I understand from this post :Help with saving .wav file to SDCard
that I should be trying to replace the client.write function with a similar DMA transfer to the SD card but I have so far been unable to produce this…

case STATE_RUNNING:
		if (DMA_GetFlagStatus(DMA2_Stream0, DMA_FLAG_HTIF0)) {
		    DMA_ClearFlag(DMA2_Stream0, DMA_FLAG_HTIF0);
		    sendBuf = samples;
		}
		if (DMA_GetFlagStatus(DMA2_Stream0, DMA_FLAG_TCIF0)) {
		    DMA_ClearFlag(DMA2_Stream0, DMA_FLAG_TCIF0);
		    sendBuf = &samples[SAMPLE_BUF_SIZE / 2];
		}

		if (sendBuf != NULL) {
			// There is a sample buffer to send

			// Average the pairs of samples
			for(size_t ii = 0, jj = 0; ii < SAMPLE_BUF_SIZE / 2; ii += 2, jj++) {
				uint32_t sum = (uint32_t)sendBuf[ii] + (uint32_t)sendBuf[ii + 1];
				sendBuf[jj] = (uint16_t)(sum / 2);
			}

			// Send here. We're actually sending 1/4 of the samples here, 1/2 of the
			// samples buffer, and we've averaged each pair of samples, but the samples
			// are 16 bits and client.write() takes bytes, so only / 2 here
			int count = client.write((uint8_t *)sendBuf, SAMPLE_BUF_SIZE / 2);
			if (count == SAMPLE_BUF_SIZE / 2) {
				// Success
			}
			else
			if (count == -16) {
				// TCP Buffer full
				Serial.printlnf("buffer full, discarding");
			}
			else {
				// Error
				Serial.printlnf("error writing %d", count);
				state = STATE_FINISH;
			}
		}

		if (millis() - recordingStart >= MAX_RECORDING_LENGTH_MS) {
			state = STATE_FINISH;
		}
		break;

If anyone could offer some guidance/assistance on this it would be much appreciated.
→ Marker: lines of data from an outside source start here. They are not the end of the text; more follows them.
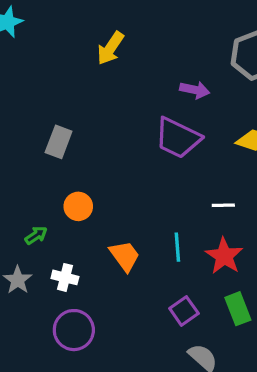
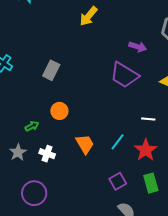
cyan line: (177, 247) -> (118, 142), turned 36
purple circle: (74, 330) -> (34, 193), moved

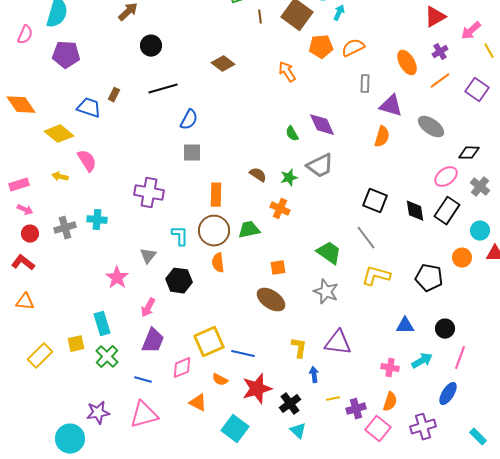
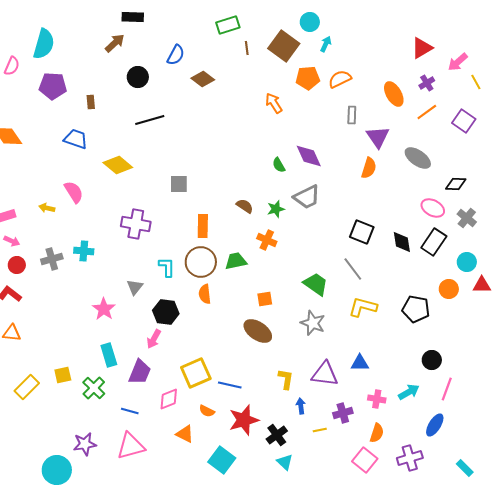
brown diamond: (223, 64) -> (203, 79), moved
brown rectangle: (114, 95) -> (91, 102), moved, turned -32
purple triangle: (391, 106) -> (378, 137), turned 40
blue semicircle: (189, 120) -> (176, 55), moved
yellow diamond: (59, 134) -> (118, 165), moved
pink ellipse: (446, 177) -> (433, 208), turned 65
pink arrow: (148, 308) -> (154, 339), moved
cyan rectangle: (102, 324) -> (109, 355), moved
blue triangle: (405, 326) -> (360, 363), moved
purple cross: (356, 409) -> (343, 413), moved

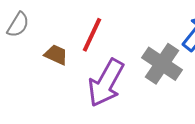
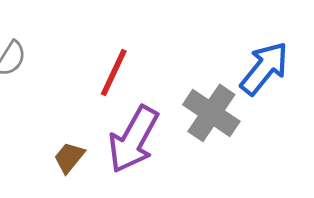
brown trapezoid: (56, 55) -> (69, 158), moved, turned -75

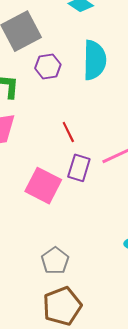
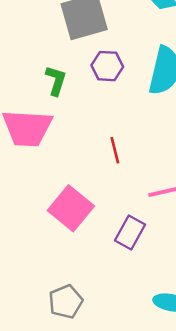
purple rectangle: (79, 168) -> (130, 232), moved

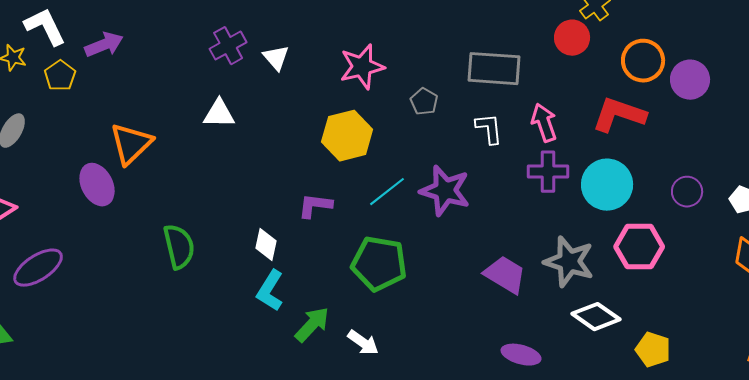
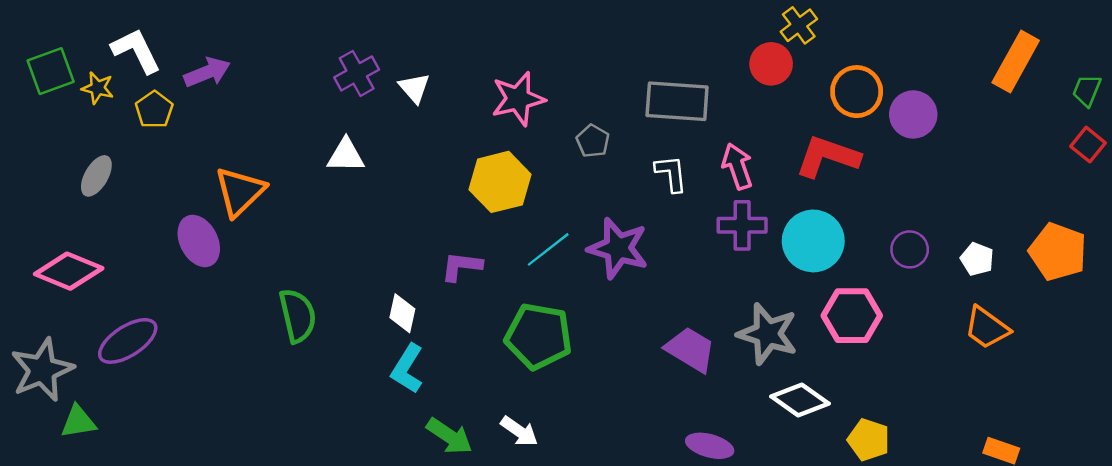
green arrow: (312, 325) -> (449, 436), moved, turned 81

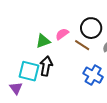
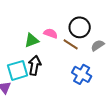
pink semicircle: (62, 34) -> (51, 33), turned 56
cyan square: (29, 71) -> (18, 70), turned -30

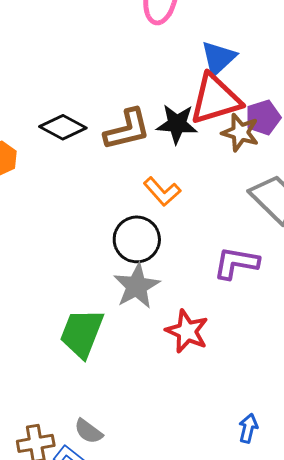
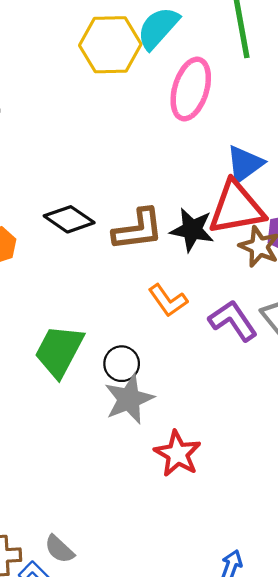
black circle: (137, 239) -> (122, 364), moved, size x0.7
purple L-shape: (236, 263) -> (233, 321), moved, turned 39
green trapezoid: (82, 333) -> (59, 351), moved

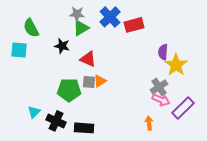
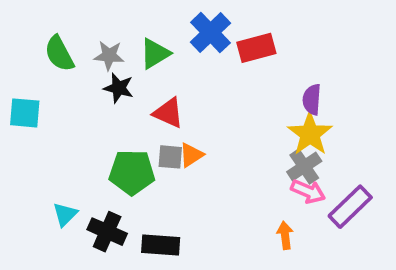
gray star: (77, 14) -> (109, 55), moved
cyan square: (19, 50) -> (25, 113), moved
yellow star: (176, 65) -> (310, 134), moved

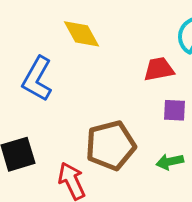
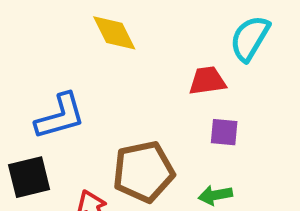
blue L-shape: (37, 79) -> (60, 116), moved, turned -138

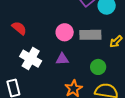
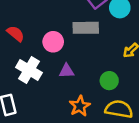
pink circle: (65, 32) -> (53, 42), moved
gray rectangle: (90, 35) -> (86, 28), moved

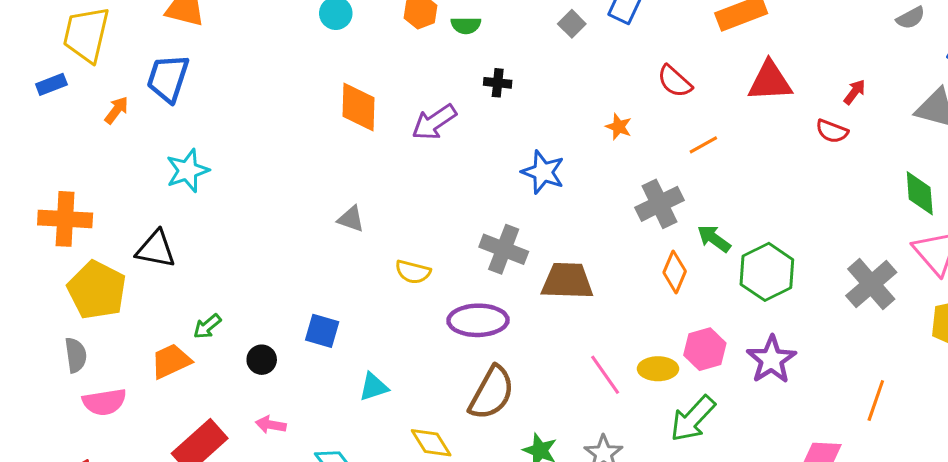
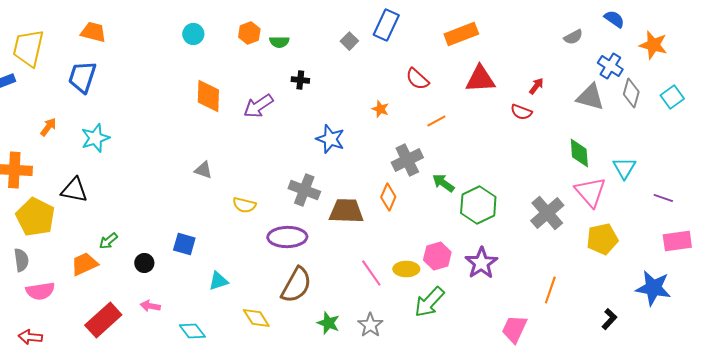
orange arrow: (116, 110) -> (48, 127), moved
orange diamond: (675, 272) -> (388, 197), moved

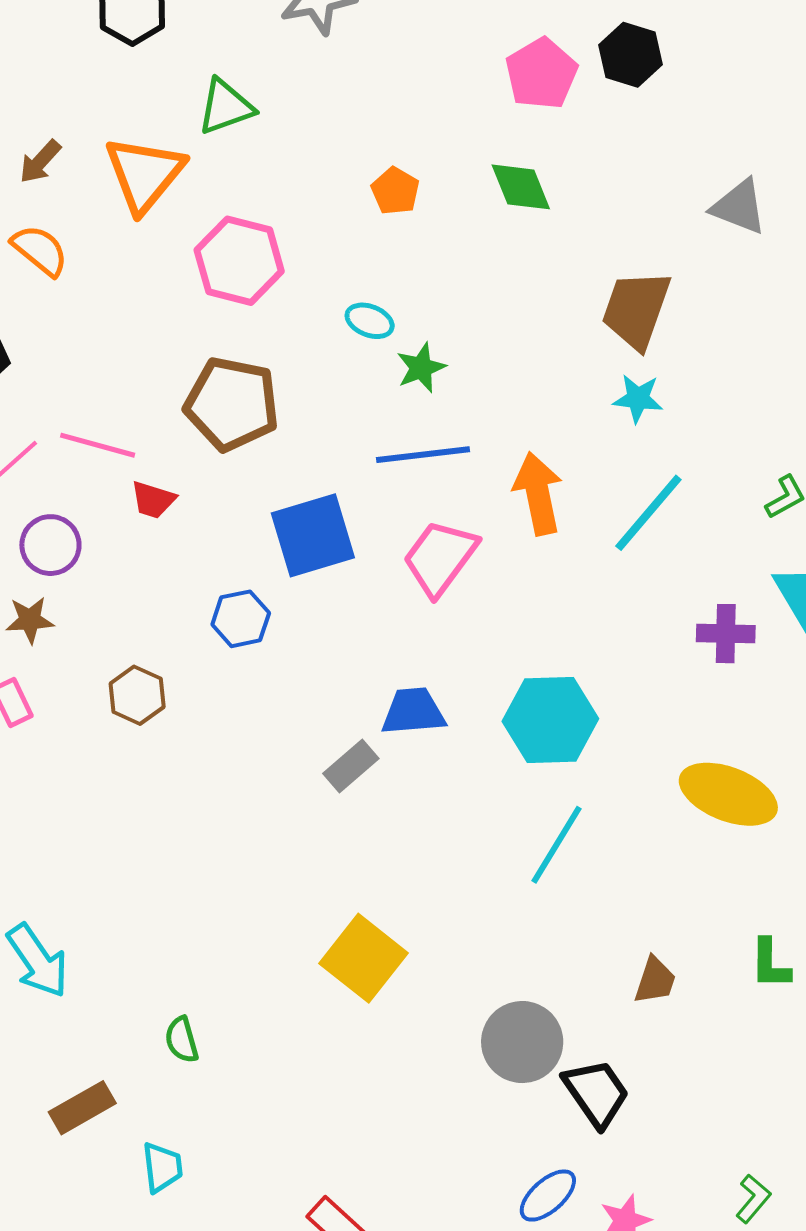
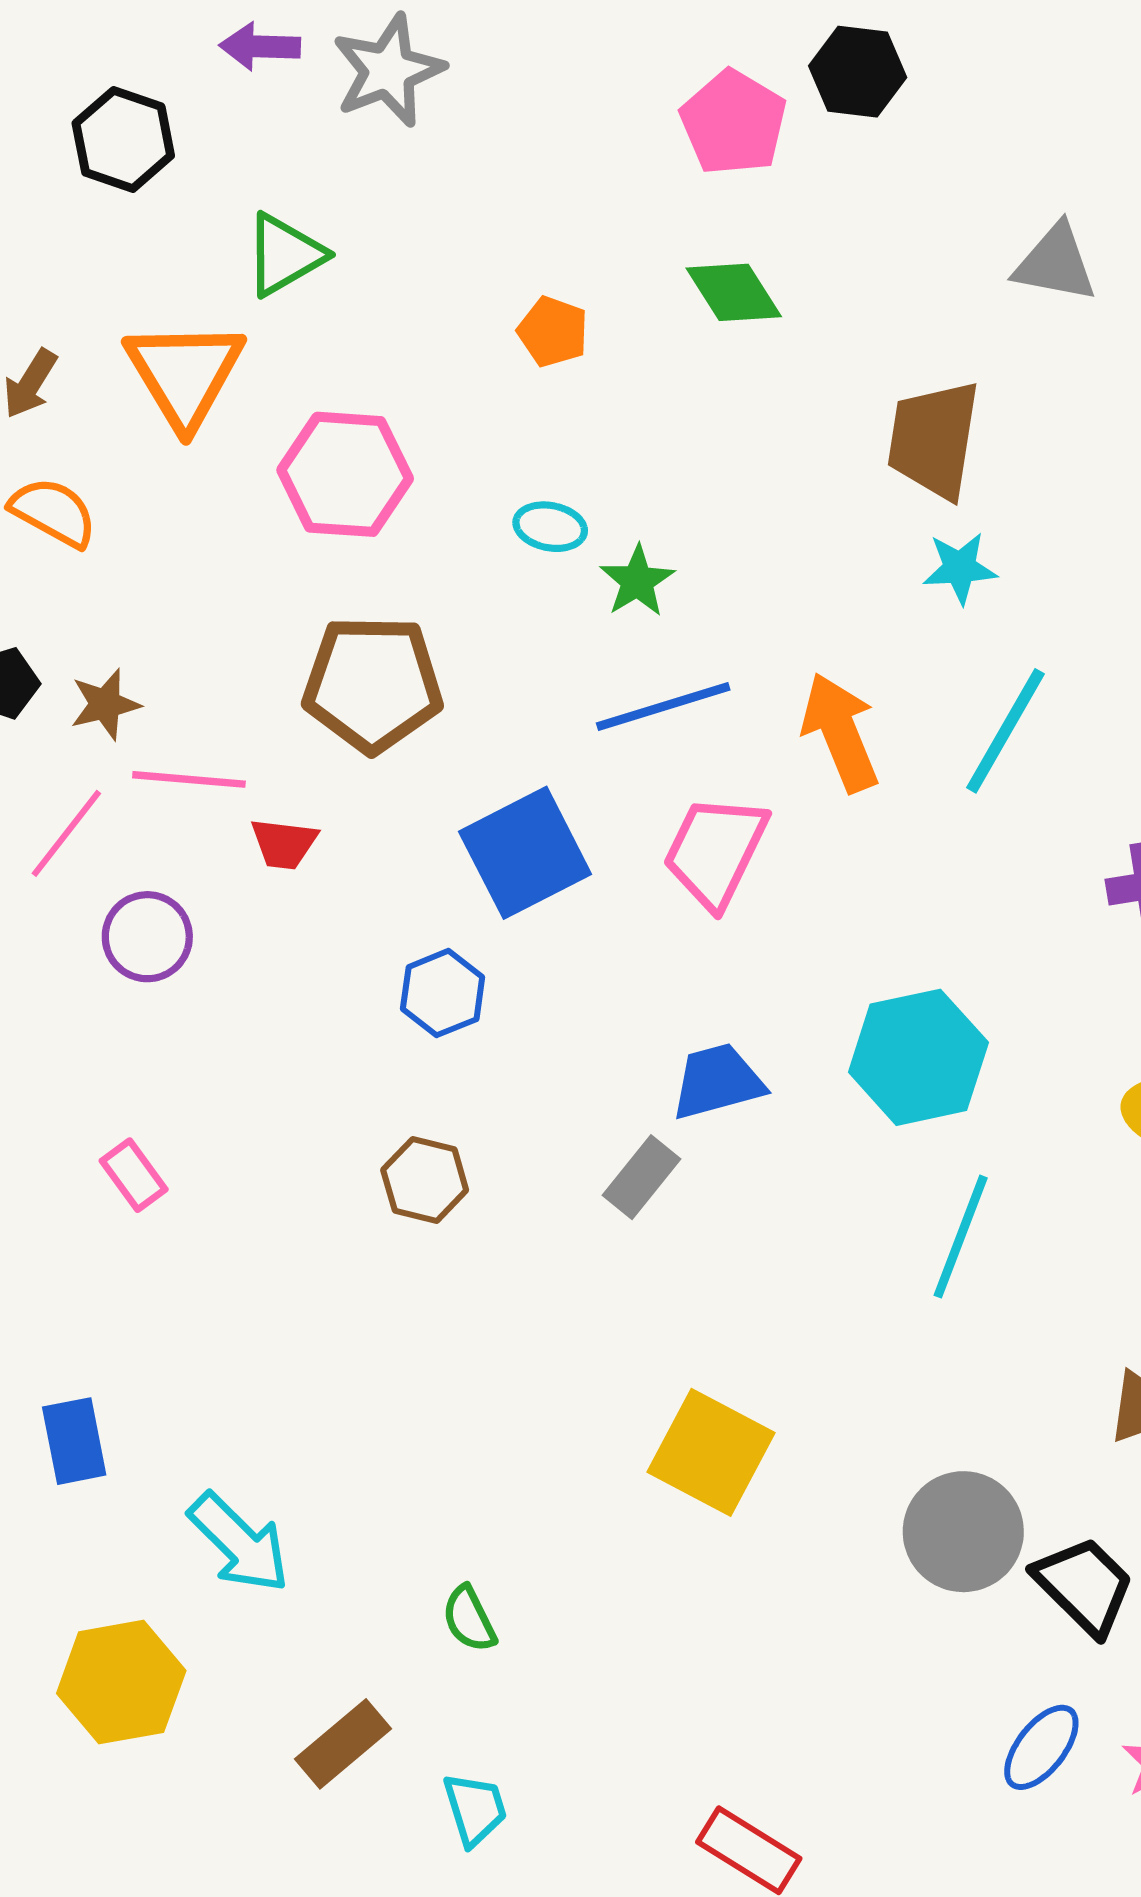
brown star: (30, 620) -> (105, 704), moved
brown hexagon: (137, 695) -> (425, 1180), moved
As some further background:

I require a sampling rate of around 20kHz + but at the moment any rate will be good.
Eventually I would like to save this output as a .wav file on connected SD card using SdFat library
I am using Particle Photon with an ADMP401 microphone

Have you put any more effort into this?

Hi ScruffR,

Yes, thank you for your help I just needed to work through it a bit. I have moved onto writing the wav header and now have two separate programs which record the data stream and write the header… Just working on getting them to work together now but I feel like I am close to outputting a .wav file. Thanks for your assistance!

Good to hear, you got unstuck
Have you seen my post on your other thread?